■ EXERCISE DESCRIPTION
Where a line in the material below has the string "resize", please report it.
****************
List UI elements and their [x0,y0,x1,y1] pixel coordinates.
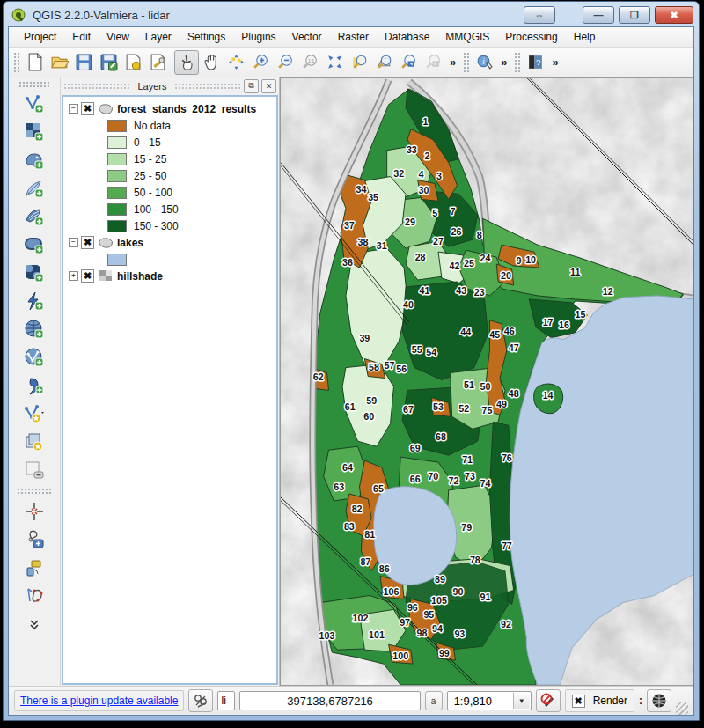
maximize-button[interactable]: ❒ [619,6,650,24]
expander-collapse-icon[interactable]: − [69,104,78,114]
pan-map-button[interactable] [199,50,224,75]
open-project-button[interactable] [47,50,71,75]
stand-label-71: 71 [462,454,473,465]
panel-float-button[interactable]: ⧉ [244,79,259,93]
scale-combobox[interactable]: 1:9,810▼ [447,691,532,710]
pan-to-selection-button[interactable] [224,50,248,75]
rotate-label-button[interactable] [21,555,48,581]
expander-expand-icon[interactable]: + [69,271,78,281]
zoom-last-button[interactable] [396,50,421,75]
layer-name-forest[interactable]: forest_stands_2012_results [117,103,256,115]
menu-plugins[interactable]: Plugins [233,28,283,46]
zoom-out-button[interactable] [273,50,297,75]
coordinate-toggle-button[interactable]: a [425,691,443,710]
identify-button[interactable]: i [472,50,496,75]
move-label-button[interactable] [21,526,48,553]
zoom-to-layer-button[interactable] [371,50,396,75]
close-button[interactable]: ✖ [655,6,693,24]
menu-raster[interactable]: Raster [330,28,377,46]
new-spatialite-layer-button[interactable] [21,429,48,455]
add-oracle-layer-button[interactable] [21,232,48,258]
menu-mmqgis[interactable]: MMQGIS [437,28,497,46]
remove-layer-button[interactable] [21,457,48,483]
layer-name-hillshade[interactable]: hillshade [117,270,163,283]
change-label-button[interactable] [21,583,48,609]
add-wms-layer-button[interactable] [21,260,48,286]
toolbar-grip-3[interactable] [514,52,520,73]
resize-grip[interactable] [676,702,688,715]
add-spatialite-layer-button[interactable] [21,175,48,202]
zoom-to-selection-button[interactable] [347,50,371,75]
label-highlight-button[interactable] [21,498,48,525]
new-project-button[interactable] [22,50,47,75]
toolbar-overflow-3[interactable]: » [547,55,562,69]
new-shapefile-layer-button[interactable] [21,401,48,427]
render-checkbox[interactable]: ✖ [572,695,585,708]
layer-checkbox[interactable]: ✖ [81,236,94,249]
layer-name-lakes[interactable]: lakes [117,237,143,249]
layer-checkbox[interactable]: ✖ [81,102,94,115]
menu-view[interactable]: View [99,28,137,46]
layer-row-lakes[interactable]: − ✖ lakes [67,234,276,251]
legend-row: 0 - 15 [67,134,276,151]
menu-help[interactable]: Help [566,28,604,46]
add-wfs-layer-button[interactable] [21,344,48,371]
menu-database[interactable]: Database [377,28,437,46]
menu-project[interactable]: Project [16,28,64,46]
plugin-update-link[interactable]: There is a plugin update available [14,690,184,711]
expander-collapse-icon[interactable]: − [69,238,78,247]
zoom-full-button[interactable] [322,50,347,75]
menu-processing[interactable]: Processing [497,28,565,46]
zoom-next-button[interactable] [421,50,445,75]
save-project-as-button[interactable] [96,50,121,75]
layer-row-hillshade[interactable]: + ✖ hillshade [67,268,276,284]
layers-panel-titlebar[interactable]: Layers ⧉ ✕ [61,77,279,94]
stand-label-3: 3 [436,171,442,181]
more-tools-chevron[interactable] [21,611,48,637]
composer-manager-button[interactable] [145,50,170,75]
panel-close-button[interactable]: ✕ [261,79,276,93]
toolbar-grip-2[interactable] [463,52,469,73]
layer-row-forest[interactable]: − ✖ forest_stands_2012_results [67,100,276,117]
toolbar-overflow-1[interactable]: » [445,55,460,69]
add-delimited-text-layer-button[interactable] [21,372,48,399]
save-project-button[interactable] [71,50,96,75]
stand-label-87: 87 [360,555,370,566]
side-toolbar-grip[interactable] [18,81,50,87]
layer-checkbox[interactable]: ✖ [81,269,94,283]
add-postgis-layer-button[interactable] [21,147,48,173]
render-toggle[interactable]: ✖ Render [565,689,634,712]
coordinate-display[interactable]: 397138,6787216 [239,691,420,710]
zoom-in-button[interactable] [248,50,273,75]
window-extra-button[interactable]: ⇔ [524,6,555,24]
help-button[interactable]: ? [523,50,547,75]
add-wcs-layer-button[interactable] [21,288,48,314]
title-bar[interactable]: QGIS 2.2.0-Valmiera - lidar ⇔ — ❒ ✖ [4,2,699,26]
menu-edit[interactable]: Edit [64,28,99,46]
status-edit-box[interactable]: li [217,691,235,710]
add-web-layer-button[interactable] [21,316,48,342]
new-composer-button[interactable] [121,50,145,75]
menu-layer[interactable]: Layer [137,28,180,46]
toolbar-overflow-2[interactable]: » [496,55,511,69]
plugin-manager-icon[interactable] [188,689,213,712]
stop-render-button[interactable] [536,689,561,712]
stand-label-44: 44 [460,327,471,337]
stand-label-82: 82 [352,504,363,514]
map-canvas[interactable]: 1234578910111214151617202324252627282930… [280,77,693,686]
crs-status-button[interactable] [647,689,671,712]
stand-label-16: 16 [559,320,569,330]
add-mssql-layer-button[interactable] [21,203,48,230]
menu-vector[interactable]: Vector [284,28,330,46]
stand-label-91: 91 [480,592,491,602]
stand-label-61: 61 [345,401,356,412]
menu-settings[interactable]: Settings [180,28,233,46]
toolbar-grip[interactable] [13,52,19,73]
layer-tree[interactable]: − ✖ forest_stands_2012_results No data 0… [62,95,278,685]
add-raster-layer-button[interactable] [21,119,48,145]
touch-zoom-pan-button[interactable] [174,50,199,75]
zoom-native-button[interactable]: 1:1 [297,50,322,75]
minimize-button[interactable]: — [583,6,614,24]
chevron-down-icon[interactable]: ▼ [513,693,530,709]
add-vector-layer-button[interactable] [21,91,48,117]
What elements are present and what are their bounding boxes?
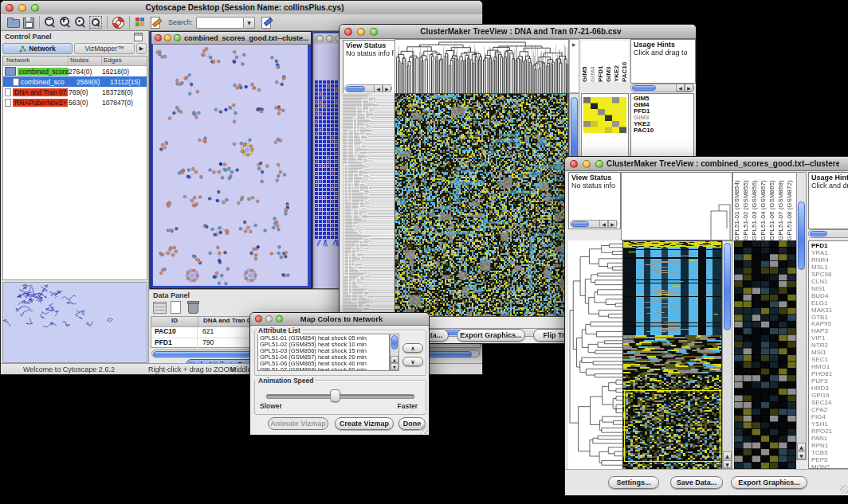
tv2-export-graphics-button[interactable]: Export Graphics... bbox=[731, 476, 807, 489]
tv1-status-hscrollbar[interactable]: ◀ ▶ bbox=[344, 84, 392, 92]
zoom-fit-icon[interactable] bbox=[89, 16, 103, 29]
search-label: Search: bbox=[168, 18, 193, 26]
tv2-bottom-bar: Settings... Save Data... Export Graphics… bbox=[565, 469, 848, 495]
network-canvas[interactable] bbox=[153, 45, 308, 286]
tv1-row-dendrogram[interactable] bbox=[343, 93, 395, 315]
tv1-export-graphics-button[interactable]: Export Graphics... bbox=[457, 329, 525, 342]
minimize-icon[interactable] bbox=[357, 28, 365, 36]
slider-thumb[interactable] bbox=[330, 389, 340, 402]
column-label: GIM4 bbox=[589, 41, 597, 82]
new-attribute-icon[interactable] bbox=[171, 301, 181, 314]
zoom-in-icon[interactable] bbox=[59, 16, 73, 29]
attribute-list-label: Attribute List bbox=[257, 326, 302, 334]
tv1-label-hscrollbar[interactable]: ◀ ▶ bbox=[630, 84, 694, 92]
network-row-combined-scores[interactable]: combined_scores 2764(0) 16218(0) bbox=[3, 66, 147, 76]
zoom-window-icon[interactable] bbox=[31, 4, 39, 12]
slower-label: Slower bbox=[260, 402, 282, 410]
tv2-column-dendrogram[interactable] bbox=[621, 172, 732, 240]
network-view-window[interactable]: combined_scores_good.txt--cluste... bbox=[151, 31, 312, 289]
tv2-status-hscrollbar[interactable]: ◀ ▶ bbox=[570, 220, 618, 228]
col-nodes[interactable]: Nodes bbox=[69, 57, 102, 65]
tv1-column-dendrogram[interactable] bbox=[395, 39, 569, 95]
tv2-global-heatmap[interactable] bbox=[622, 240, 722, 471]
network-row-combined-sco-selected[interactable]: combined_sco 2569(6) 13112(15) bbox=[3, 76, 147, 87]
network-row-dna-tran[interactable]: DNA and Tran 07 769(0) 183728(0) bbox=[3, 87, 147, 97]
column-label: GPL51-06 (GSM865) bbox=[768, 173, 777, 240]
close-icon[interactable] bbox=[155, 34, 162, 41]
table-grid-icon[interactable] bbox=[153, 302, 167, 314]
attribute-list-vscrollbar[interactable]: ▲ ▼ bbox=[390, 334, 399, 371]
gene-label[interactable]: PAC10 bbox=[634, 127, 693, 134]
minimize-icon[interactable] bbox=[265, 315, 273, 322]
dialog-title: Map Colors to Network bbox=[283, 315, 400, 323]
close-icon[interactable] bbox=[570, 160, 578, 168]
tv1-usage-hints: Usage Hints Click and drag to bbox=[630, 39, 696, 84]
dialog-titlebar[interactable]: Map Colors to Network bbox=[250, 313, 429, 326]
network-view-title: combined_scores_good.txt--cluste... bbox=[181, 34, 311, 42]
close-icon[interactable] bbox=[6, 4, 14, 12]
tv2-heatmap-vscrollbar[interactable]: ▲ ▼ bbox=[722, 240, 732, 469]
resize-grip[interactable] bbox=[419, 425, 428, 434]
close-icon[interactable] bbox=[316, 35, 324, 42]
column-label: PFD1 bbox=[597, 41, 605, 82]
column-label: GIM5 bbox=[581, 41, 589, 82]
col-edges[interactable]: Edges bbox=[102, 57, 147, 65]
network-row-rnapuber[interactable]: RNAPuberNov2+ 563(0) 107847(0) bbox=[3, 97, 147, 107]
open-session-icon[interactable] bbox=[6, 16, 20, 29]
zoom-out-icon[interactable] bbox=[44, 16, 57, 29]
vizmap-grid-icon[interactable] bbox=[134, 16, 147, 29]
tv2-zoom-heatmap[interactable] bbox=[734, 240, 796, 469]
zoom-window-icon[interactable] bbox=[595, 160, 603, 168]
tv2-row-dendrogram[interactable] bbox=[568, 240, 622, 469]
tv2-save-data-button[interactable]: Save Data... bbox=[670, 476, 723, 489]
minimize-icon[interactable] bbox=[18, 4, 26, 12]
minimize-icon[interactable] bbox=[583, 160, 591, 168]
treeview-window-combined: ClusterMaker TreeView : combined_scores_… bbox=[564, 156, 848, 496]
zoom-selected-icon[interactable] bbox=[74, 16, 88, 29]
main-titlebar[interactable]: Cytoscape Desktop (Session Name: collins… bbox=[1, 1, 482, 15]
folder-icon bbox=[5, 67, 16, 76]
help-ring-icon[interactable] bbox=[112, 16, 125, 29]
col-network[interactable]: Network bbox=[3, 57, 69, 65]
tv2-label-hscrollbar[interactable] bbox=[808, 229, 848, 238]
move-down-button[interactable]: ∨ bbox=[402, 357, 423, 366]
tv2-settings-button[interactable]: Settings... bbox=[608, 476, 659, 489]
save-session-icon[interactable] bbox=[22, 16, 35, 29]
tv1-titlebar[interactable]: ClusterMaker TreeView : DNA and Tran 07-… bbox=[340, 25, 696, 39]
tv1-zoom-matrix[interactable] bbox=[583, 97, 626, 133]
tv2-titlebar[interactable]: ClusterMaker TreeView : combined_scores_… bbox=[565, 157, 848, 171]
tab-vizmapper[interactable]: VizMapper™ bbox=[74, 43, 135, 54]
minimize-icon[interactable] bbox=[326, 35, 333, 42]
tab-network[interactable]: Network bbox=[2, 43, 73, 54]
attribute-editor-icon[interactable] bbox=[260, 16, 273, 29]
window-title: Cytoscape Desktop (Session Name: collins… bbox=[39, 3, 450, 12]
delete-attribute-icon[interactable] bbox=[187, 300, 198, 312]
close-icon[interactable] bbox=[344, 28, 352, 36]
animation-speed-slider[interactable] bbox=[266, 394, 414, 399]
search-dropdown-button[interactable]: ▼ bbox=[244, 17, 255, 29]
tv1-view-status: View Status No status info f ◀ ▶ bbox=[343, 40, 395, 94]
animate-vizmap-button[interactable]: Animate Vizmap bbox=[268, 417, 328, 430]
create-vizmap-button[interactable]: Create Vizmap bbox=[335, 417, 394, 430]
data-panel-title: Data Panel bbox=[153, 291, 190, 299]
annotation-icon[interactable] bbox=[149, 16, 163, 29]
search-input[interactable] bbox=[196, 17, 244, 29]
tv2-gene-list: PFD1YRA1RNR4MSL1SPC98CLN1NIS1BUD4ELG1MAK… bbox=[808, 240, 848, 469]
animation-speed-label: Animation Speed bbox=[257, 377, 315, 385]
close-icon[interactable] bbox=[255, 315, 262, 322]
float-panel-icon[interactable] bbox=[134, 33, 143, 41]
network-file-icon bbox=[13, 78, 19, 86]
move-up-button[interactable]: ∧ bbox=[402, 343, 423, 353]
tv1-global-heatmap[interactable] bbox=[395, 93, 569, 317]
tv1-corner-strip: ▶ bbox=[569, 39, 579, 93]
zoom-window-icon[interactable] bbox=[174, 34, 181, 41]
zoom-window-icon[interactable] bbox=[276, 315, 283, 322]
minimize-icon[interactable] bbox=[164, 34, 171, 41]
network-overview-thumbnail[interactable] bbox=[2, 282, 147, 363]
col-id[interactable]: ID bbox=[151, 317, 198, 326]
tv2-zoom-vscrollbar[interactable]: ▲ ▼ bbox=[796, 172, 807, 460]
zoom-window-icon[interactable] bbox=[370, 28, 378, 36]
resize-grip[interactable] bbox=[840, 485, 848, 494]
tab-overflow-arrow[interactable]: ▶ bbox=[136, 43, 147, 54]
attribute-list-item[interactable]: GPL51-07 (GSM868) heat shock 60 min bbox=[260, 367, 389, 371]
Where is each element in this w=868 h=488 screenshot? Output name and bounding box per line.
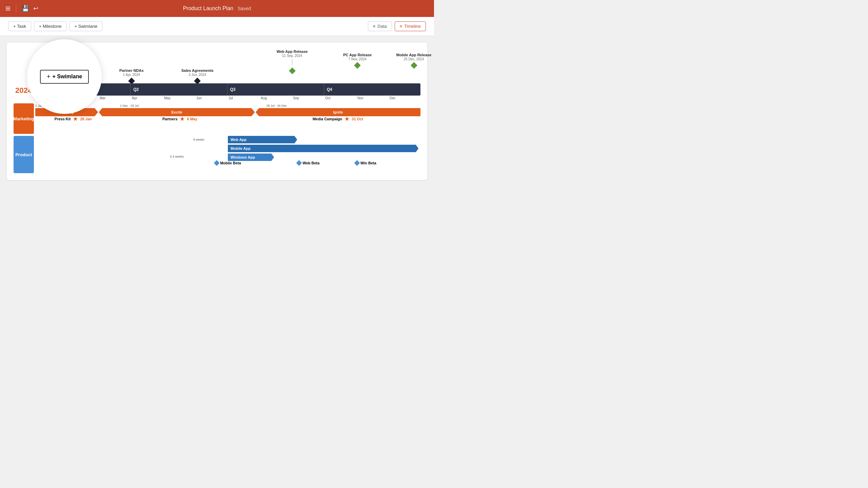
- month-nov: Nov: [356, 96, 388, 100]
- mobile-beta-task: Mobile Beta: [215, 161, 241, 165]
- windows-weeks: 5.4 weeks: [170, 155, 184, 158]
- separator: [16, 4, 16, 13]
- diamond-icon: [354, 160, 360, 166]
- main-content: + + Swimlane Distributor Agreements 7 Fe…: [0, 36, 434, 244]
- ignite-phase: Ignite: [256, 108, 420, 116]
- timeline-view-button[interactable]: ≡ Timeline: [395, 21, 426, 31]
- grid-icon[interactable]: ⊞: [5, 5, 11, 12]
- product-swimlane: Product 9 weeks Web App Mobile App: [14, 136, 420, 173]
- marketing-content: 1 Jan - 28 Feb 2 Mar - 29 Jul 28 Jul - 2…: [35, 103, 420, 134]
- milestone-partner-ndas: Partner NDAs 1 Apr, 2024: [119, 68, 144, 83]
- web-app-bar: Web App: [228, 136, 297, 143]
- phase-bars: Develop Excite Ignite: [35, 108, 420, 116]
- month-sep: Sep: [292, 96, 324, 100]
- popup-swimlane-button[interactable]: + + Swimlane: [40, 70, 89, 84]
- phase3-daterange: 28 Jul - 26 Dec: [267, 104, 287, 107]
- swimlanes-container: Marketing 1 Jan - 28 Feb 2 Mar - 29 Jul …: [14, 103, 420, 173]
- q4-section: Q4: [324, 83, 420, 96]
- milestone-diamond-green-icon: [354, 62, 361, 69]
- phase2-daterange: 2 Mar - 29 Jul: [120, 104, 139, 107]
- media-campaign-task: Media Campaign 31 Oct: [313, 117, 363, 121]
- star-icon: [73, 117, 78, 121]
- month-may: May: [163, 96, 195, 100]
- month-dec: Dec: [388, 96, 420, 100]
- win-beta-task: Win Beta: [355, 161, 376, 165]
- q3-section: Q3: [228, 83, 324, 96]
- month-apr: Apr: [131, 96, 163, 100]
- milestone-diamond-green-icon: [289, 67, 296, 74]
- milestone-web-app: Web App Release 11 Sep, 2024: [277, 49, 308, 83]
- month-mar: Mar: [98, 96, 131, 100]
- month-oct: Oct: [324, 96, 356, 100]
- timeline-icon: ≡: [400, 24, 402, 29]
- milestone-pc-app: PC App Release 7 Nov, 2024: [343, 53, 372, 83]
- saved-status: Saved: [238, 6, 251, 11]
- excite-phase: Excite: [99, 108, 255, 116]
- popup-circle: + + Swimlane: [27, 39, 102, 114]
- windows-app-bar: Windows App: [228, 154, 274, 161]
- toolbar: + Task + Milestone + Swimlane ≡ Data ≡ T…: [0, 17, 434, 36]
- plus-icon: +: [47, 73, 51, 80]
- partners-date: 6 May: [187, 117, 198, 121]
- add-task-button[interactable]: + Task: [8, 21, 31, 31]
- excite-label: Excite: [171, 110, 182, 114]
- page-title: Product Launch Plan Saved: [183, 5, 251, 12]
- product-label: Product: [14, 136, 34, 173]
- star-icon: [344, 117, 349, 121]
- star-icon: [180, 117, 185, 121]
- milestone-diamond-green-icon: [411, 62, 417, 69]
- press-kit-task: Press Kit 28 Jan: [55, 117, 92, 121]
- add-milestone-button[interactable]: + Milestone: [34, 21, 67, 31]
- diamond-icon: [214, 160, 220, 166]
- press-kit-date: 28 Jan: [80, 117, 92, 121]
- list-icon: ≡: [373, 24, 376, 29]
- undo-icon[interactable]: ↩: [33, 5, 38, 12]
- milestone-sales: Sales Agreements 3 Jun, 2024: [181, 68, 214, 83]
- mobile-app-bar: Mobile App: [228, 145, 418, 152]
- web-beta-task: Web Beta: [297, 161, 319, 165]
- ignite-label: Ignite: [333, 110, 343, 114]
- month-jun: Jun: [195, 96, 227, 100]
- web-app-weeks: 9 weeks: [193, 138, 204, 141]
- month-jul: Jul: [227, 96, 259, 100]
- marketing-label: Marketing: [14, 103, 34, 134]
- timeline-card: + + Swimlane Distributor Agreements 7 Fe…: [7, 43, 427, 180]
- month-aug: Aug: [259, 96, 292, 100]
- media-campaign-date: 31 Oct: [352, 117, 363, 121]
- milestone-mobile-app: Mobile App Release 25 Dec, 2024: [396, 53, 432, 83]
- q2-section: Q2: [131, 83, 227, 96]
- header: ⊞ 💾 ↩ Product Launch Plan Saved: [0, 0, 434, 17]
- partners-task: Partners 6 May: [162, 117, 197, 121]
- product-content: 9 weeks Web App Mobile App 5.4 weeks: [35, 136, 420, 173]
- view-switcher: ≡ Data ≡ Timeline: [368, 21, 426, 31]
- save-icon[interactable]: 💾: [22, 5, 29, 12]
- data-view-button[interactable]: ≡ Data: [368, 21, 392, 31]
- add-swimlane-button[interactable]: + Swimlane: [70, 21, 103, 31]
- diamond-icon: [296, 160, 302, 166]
****************
■ WORKED SOLUTION
resize-grip[interactable] [676,702,688,715]
resize-grip[interactable] bbox=[419, 425, 428, 434]
resize-grip[interactable] bbox=[840, 485, 848, 494]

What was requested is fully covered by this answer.